16. Tale obbligo, infatti, doveva ritenersi immanente al sistema in ragione dei rilievi di ordine sistematico dianzi enunciati, restando naturalmente salva la facoltà del legislatore di renderlo manifesto attraverso un’apposita disposizione di legge a carattere meramente ricognitivo (cfr. in tal senso, tra le tante, Corte cost. nn. 230 del 2016, 346 del 2010, 401 del 2007).
18. Neppure possono desumersi argomenti contrari dall’art. 3, comma 2, l. n. 218 del 1990, che, oltre i diritti quesiti, ha fatto salvi «gli effetti di leggi speciali e quelli rivenienti dalla originaria natura pubblica dell’ente di appartenenza», giacché tale disposizione, originariamente introdotta per i dipendenti degli enti creditizi e successivamente estesa anche ai dipendenti dell’ENEL in virtù del d.l. n. 198 del 1993, conv. con I.n. 292 del 1993, si riferisce espressamente, ed esclusivamente, alle situazioni giuridiche dei dipendenti degli enti pubblici oggetto di trasformazione in soggetti di diritto privato e non può in alcun modo costituire la base normativa per attribuire situazioni di vantaggio in favore dei loro datori di lavoro.
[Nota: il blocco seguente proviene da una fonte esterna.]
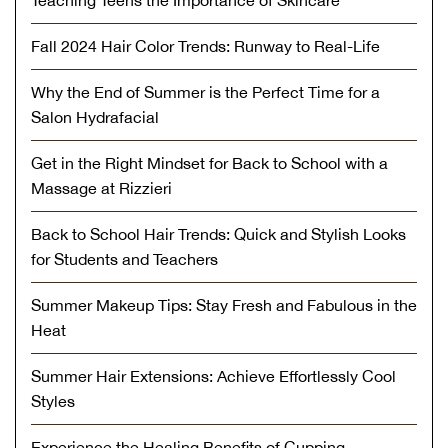
Teaching Teens the Importance of Skincare
Fall 2024 Hair Color Trends: Runway to Real-Life
Why the End of Summer is the Perfect Time for a
Salon Hydrafacial
Get in the Right Mindset for Back to School with a
Massage at Rizzieri
Back to School Hair Trends: Quick and Stylish Looks
for Students and Teachers
Summer Makeup Tips: Stay Fresh and Fabulous in the
Heat
Summer Hair Extensions: Achieve Effortlessly Cool
Styles
Experience the Healing Benefits of Cupping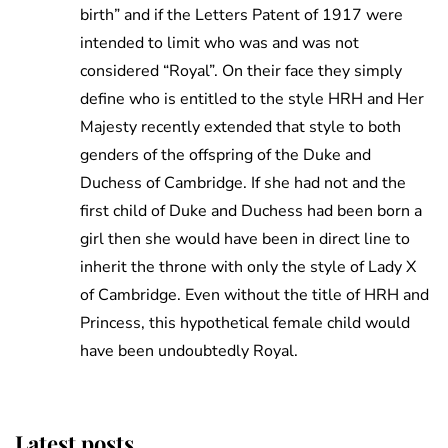
birth” and if the Letters Patent of 1917 were
intended to limit who was and was not
considered “Royal”. On their face they simply
define who is entitled to the style HRH and Her
Majesty recently extended that style to both
genders of the offspring of the Duke and
Duchess of Cambridge. If she had not and the
first child of Duke and Duchess had been born a
girl then she would have been in direct line to
inherit the throne with only the style of Lady X
of Cambridge. Even without the title of HRH and
Princess, this hypothetical female child would
have been undoubtedly Royal.
Latest posts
19. Il ricorso, in conclusione, va accolto e la sentenza impugnata va cassata; non essendo necessari ulteriori accertamenti, decidendo nel merito, va quindi affermato l’obbligo del pagamento dei contributi per maternità indicati nella cartella opposta.
20. La complessità e problematicità delle questioni trattate impone la compensazione integrale delle spese dell’intero processo.
P.Q.M.
accoglie il ricorso; cassa la sentenza impugnata e, decidendo nel merito, dichiara dovuti i contributi per maternità di cui alla cartella opposta; dichiara interamente compensate le spese dell’intero processo.